The photos I clicked capture a land that is barren, but gorgeous at the same time. The many colors of the Indus Valley where most of the 150,000 people live, is to behold. The superb blues of Tso Moriri contrasting in a fabulous way with the browns of the barren surrounding land and the mighty 6000 meter snow-capped peaks were a sight for sore eyes.

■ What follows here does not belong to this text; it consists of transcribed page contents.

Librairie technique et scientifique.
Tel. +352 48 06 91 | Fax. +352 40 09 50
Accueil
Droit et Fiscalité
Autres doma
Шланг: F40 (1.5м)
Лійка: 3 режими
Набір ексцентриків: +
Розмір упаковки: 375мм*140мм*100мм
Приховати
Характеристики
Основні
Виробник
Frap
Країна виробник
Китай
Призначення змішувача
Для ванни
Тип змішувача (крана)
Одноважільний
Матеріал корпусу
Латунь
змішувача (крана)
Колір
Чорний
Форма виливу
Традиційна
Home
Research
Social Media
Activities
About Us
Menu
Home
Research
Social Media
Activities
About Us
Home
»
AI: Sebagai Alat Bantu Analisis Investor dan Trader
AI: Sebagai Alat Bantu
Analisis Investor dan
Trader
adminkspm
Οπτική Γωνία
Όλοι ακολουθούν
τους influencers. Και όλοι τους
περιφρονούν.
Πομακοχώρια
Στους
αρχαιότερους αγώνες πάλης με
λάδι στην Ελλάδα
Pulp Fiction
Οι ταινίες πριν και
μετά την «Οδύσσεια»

However, nothing prepared me for the harshness of Tso Kar, a salt water lake between the Changthang (Norther Plains of Tibet) and the Leh-Manali Highway. We walked many kilometers of the dry and salty lake bed looking for many rare species of birds. We were fortunate to have a cloudy day else the sun would have accentuated the harshness. Faces burnt, lungs gasped, muscles wore down, as we trudged the vast distances, where no shade gave us reprieve, lugging our heavy camera equipment. The salty breeze and the brine water made it even more formidable.

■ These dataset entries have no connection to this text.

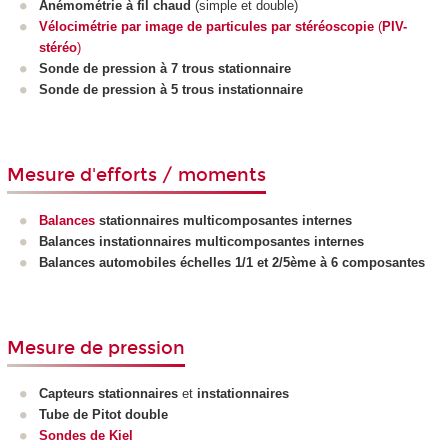
Anémométrie à fil chaud
(simple et double)
Vélocimétrie par image de particules par stéréoscopie
(
PIV-
stéréo
)
Sonde de pression à 7 trous stationnaire
Sonde de pression à 5 trous instationnaire
Mesure d'efforts / moments
Balances
stationnaires multicomposantes internes
Balances instationnaires multicomposantes internes
Balances automobiles échelles 1/1 et 2/5ème à 6 composantes
Mesure de pression
Capteurs stationnaires
et
instationnaires
Tube de Pitot double
Sondes de Kiel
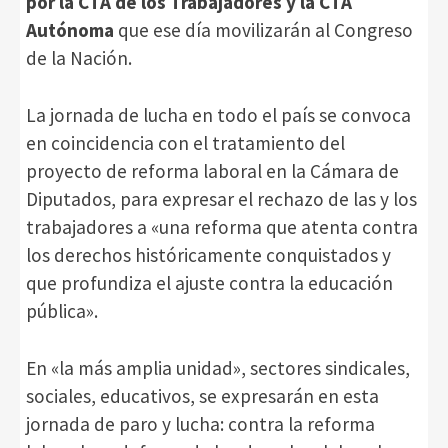
por la CTA de los Trabajadores y la CTA
Autónoma
que ese día movilizarán al Congreso
de la Nación.
La jornada de lucha en todo el país se convoca
en coincidencia con el tratamiento del
proyecto de reforma laboral en la Cámara de
Diputados, para expresar el rechazo de las y los
trabajadores a «una reforma que atenta contra
los derechos históricamente conquistados y
que profundiza el ajuste contra la educación
pública».
En «la más amplia unidad», sectores sindicales,
sociales, educativos, se expresarán en esta
jornada de paro y lucha: contra la reforma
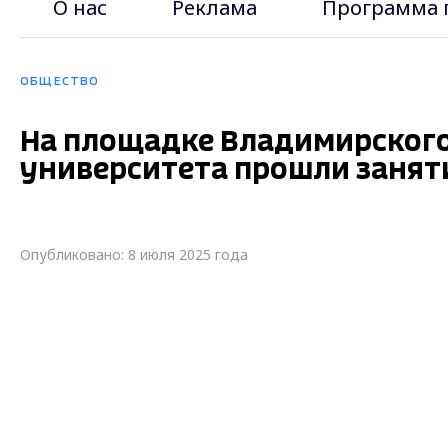
О нас
Реклама
Программа 
ОБЩЕСТВО
На площадке Владимирского
университета прошли занят
Опубликовано: 8 июля 2025 года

I hope these photos ably describe the many colors of this magnificent place, of the wonderful people we met along the way, living the pristine life of the mountain-buddhists, unchanged for generations even today. I hope you enjoy these photos as much as I enjoyed taking them. Each photo was captured with
great emotion, emotion that, I hope, is ably represented in the images, such is the magnetism of this land. A land truly inspiring. The Land of the High Passes.
UPDATE: December 2014
I returned back to Ladakh after the pangs of seeing the Himalayas kept gnawing harder. This time I covered Pangong Tso, a region that I missed the last time round. I wanted to experience the harshness of a Ladakh winter and was a bit disappointed to see that it was a warmer winter this year. Temperatures hovered around -6 C at night and around 1 C during the day. The average for this time of the year is a low of -15 C! Pangong, at 14,200 ft, was gorgeous and the skies were blue; crossing the Chang La pass at 17,688 ft was an adventure with freezing winds and low oxygen levels. The lake was icing around the edges but, because of the India-China border tensions, we could not travel very close to the border.